The loyalty ethic is strong with Haig. He went. But not blindly. "You won't come out alive," a friend told him. Haig had been through the Cuban missile crisis, made 13 trips to Viet Nam. "I don't think professional public servants have the luxury to play it safe in time of national crisis," he said.
Haig sat last week in the luxurious office that Haldeman had crafted so carefully for himself. Almost by the hour there were new accusations hurled at him--he had got Nixon his pardon, he had subverted the Ford transition with his secrecy and obsession to protect the Nixon record. He was being blamed for more than he had ever done. But he has never admitted just how much he did do. "I may write it some day when I'm 60," he mused (he is now 49). He saw the destruction of a President at closer range than anyone else.

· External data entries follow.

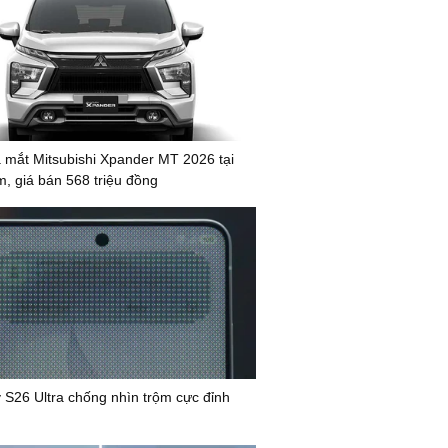
mắt Mitsubishi Xpander MT 2026 tại
m, giá bán 568 triệu đồng
 S26 Ultra chống nhìn trộm cực đỉnh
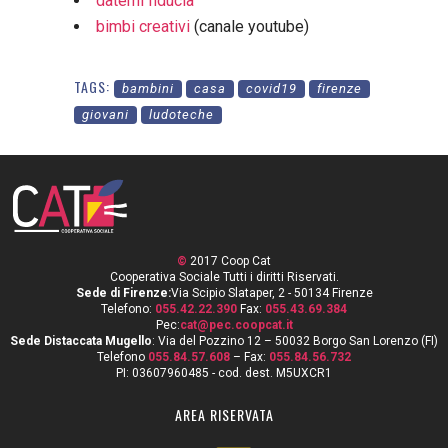
datemi fiducia
bimbi creativi
(canale youtube)
TAGS:
bambini
casa
covid19
firenze
giovani
ludoteche
©
2017 Coop Cat
Cooperativa Sociale Tutti i diritti Riservati.
Sede di Firenze:
Via Scipio Slataper, 2 - 50134 Firenze
Telefono:
055.42.22.390
Fax:
055.43.69.384
Pec:
cat@pec.coopcat.it
Sede Distaccata Mugello
: Via del Pozzino 12 – 50032 Borgo San Lorenzo (FI)
Telefono
055.84.57.608
– Fax:
055.84.56.732
PI: 03607960485 - cod. dest. M5UXCR1
AREA RISERVATA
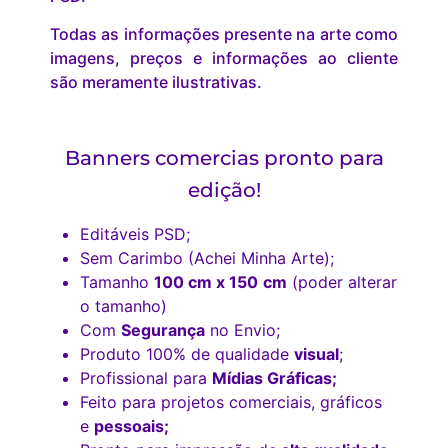
Todas as informações presente na arte como
imagens, preços e informações ao cliente
são meramente ilustrativas.
Banners comercias pronto para
edição!
Editáveis PSD;
Sem Carimbo (Achei Minha Arte);
Tamanho
100 cm x 150
cm
(poder alterar
o tamanho)
Com
Segurança
no Envio;
Produto 100% de qualidade
visual
;
Profissional para
Mídias Gráficas;
Feito para projetos comerciais, gráficos
e
pessoais;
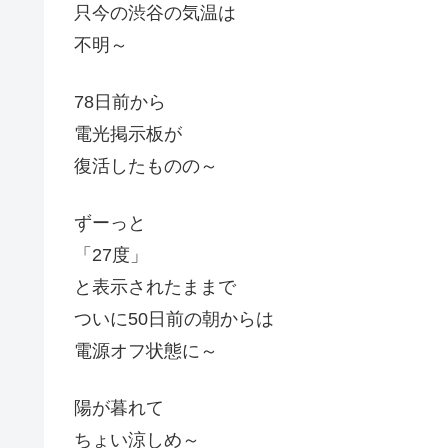
只今の渋谷の気温は
不明～
78日前から
電光掲示板が
復活したものの～
ずーっと
「27度」
と表示されたままで
ついに50日前の朝からは
電源オフ状態に～
陽が暮れて
ちょい涼しめ～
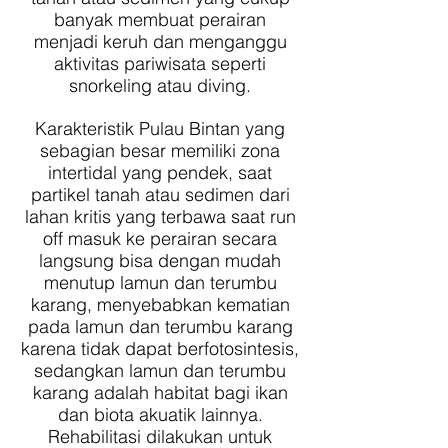
banyak membuat perairan
menjadi keruh dan menganggu
aktivitas pariwisata seperti
snorkeling atau diving.
Karakteristik Pulau Bintan yang
sebagian besar memiliki zona
intertidal yang pendek, saat
partikel tanah atau sedimen dari
lahan kritis yang terbawa saat run
off masuk ke perairan secara
langsung bisa dengan mudah
menutup lamun dan terumbu
karang, menyebabkan kematian
pada lamun dan terumbu karang
karena tidak dapat berfotosintesis,
sedangkan lamun dan terumbu
karang adalah habitat bagi ikan
dan biota akuatik lainnya.
Rehabilitasi dilakukan untuk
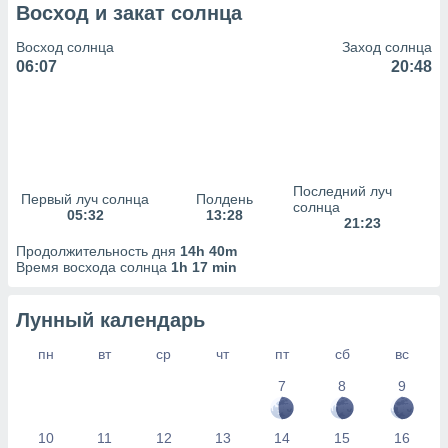
сервисов.
Восход и закат солнца
 наших 1199
Восход солнца
Заход солнца
неров
06:07
20:48
Последний луч
Первый луч солнца
Полдень
солнца
05:32
13:28
21:23
Продолжительность дня
14h 40m
Время восхода солнца
1h 17 min
Лунный календарь
пн
вт
ср
чт
пт
сб
вс
7
8
9
10
11
12
13
14
15
16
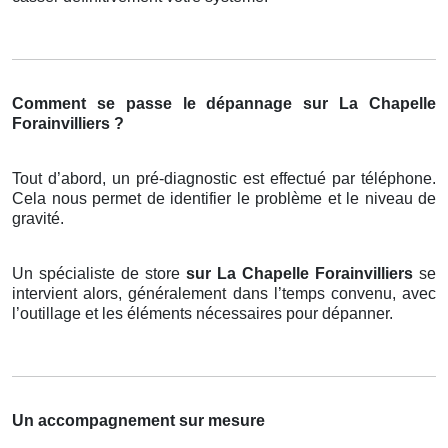
Comment se passe le dépannage sur La Chapelle
Forainvilliers ?
Tout d’abord, un pré-diagnostic est effectué par téléphone.
Cela nous permet de identifier le problème et le niveau de
gravité.
Un spécialiste de store
sur La Chapelle Forainvilliers
se
intervient alors, généralement dans l’temps convenu, avec
l’outillage et les éléments nécessaires pour dépanner.
Un accompagnement sur mesure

"Nothing on the battlefield was as tough as this," Haig said. "Nor did I ever see any more human tragedy."
Never in our history has a White House aide been at the vortex of such pressure, been the man to orchestrate so many traumatic events, been torn by so many personal emotions, doubts, loyalties. How could he have continued to believe in Nixon? It is no simple matter to arrange your sense of duty when you see it as Haig did. "It involves the country and the American people," is all he will say now. "That's what it was all about." He deserves to be listened to.
Was he acting President in those last Nixon months? "I had to do things I would not have done under ordinary circumstances," he replied. "You cannot avoid responsibility." Was there ever a time that Nixon was irrational, unable to act? "If there were, I wouldn't tell anybody," he said.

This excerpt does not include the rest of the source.